The Bureau of Justice Statistics found that an estimated 16.6 million people-or 7 percent of the population over the age of 16 in the U.S.-suffered at least one incident of identity theft in 2012, its latest survey data. The bureau also found that financial losses due to identity theft totaled $24.7 billion - over $10 billion more than the losses due to all other property crimes they track in the National Crime Victimization Survey.
Jennifer Leach, a consumer education specialist at the Federal Trade Commission, told CBS News that holiday shoppers need to be extra careful when they're not paying in cash.
"It's really good to be vigilant when you're using a credit or a debit card," Leach said, noting that credit cards offer better protection against future loss than debit cards.
"Online you want to make sure that you're on a really legitimate site," meaning the merchandiser's website, Leach said. "Don't just follow links from emails that you're getting in randomly from a store that you've never heard of before."
Leach also said that shoppers should look for the letters "https" in the URL of any shopping website before entering their credit card information.

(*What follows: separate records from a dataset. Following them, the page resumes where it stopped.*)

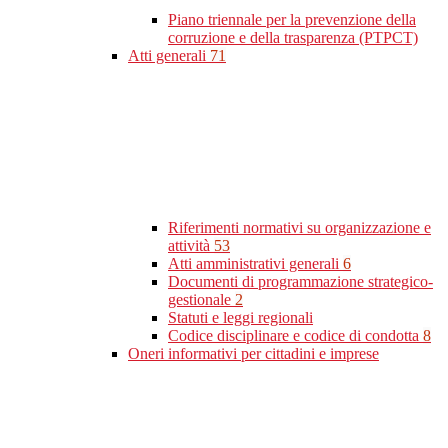
Piano triennale per la prevenzione della
corruzione e della trasparenza (PTPCT)
Atti generali
71
Riferimenti normativi su organizzazione e
attività
53
Atti amministrativi generali
6
Documenti di programmazione strategico-
gestionale
2
Statuti e leggi regionali
Codice disciplinare e codice di condotta
8
Oneri informativi per cittadini e imprese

The extra "s" indicates the site is secure.
Fraud can strike in a number of ways--hackers can access consumer data inside a company's infrastructure or thieves can take the decidedly lower-tech route of peering over buyers' shoulders to snag the numbers on a credit card. They can also take your card and run it through a skimmer to make a copy. And with new technologies like Apple Pay, which makes it easier to pay with a smart phone, consumers need to use extra scrutiny before handing out their information.
"Before you sign up for any kind of new technology, you want to check into the back end, so you want to know what are they doing with your personal information? What are they collecting? Who are they sharing it with and what's happening with the privacy settings on there?" Leach said
When braving the malls in person to do holiday shopping, Leach recommends using one credit card - preferably the one with the lowest interest rate - to do your shopping, so it's easier to monitor what is being charged in your name. If possible, she said shoppers should monitor their bank accounts as they make purchases, so they can immediately spot any sudden problem.
And if you do fall victim to fraud, Leach said the best remedy is to act quickly.
She said, "You can protect yourself the best by acting fast, so immediately contact your credit card, if it happened on a credit card or a bank, if it happened on your debit card. Shut down that card, do that immediately."